Proof: Between two distinct real numbers ther is a rational number.

Question

I found this proof:

If $a<b$, there is a rational $\frac{p}{q}$ with q fixed, and p any integer.

Consider the set of numbers of the form $\frac{p}{q}$ with $q$ fixed, and $p$ any integer. Assume that there are no such numbers between $a$ and $b$. Let $\frac{p}{q}$ be the number immediately before $a$. Then $\frac{p+1}{q}$ is the number immediately after $b$. We necessarily have

$$\frac{p+1}{q} - \frac{p}{q} \geq b - a \Leftarrow\Rightarrow \frac{1}{q} \geq b-a$$

If we choose q sufficiently large, then the above inequality is wrong. Then there is at least one rational number between $a$ and $b$.

For example:

I have $a=1$ and $b=3$, $\frac{p}{q}= \frac{1}{1}$ and $\frac{p+1}{q}=\frac{1+1}{q}= \frac{2}{1} $ and $\frac{2}{2} \ngeq 3$.

How is it possible that this works for $a=1$ and $b=3$?

Answer 1

The spirit of the proof is this: if you dilate the interval $[a,b]$ by a factor $q$ sufficiently large that $qb-qa>1$, then the interval will contain at least one integer $p$, and the fraction $\dfrac pq$ is a rational in $[a,b]$.
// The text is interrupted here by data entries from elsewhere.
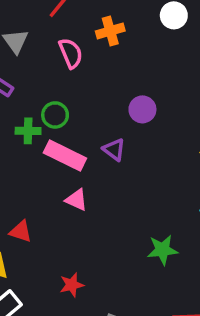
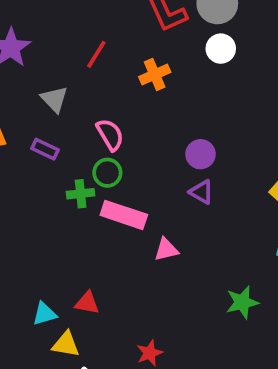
pink semicircle: (71, 53) -> (110, 135), moved
purple triangle: (114, 150) -> (202, 192), moved
pink triangle: (76, 200) -> (166, 250), moved, turned -30

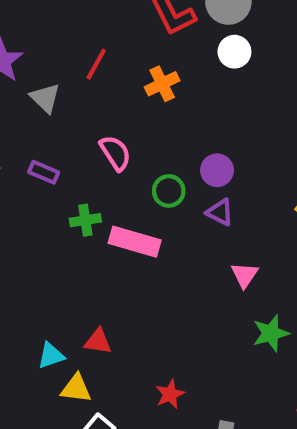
gray triangle: (54, 99) -> (45, 98), moved
green circle: (107, 173) -> (169, 191), moved
pink triangle: (166, 250) -> (245, 275), moved, turned -40

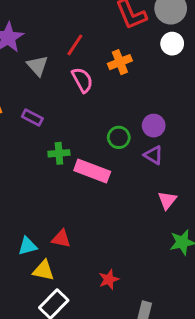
pink semicircle: (115, 153) -> (82, 80), moved

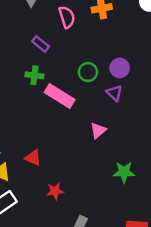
purple rectangle: (32, 118) -> (41, 44), moved
pink triangle: (167, 200) -> (98, 131), moved
red triangle: (61, 239) -> (33, 158), moved

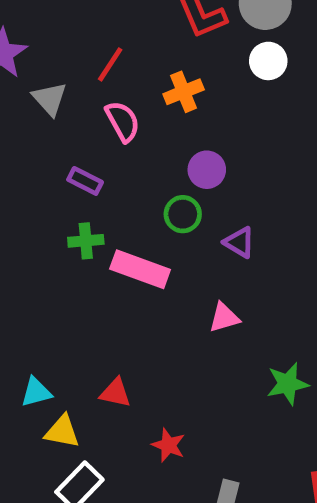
purple circle: (120, 68) -> (207, 170), moved
pink triangle: (98, 131) -> (224, 318), turned 36
red star: (55, 191) -> (168, 445), turned -30

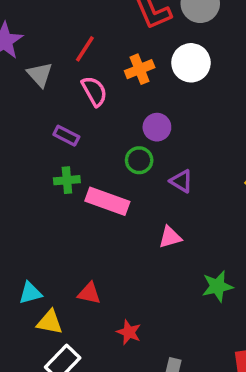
white circle: (268, 61) -> (191, 63), moved, size x1.4

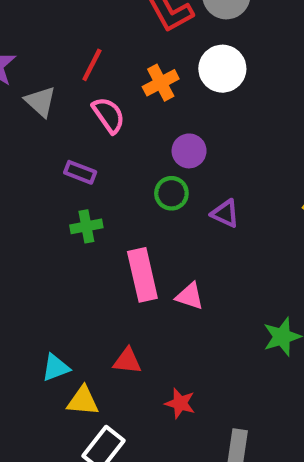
pink rectangle: (107, 201) -> (142, 275), moved, turned 63
pink triangle: (170, 237) -> (190, 296), moved, turned 40

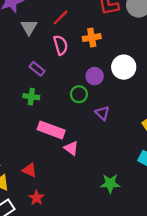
white circle: (222, 69) -> (124, 67), moved
pink rectangle: (142, 275) -> (51, 130), turned -75
red star: (180, 403) -> (36, 198), moved

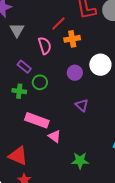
red line: (61, 17) -> (58, 24), moved
green circle: (79, 94) -> (40, 82), moved
red triangle: (29, 170) -> (18, 156), size x1.5
green star: (110, 183) -> (80, 161), moved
With $a=1,b=3,q=1$, the condition is fulfilled (we have the three rationals $\dfrac11,\dfrac21,\dfrac31$).

Answer 2

You have changed the value of $q$ in your example. It should be $\frac{p+1}{q} = \frac{1+1}{1} = 2$ instead of 1. Apart from that mistake, the proof says "If we choose $q$ sufficiently large". Obviously $q=1$ is not large enough.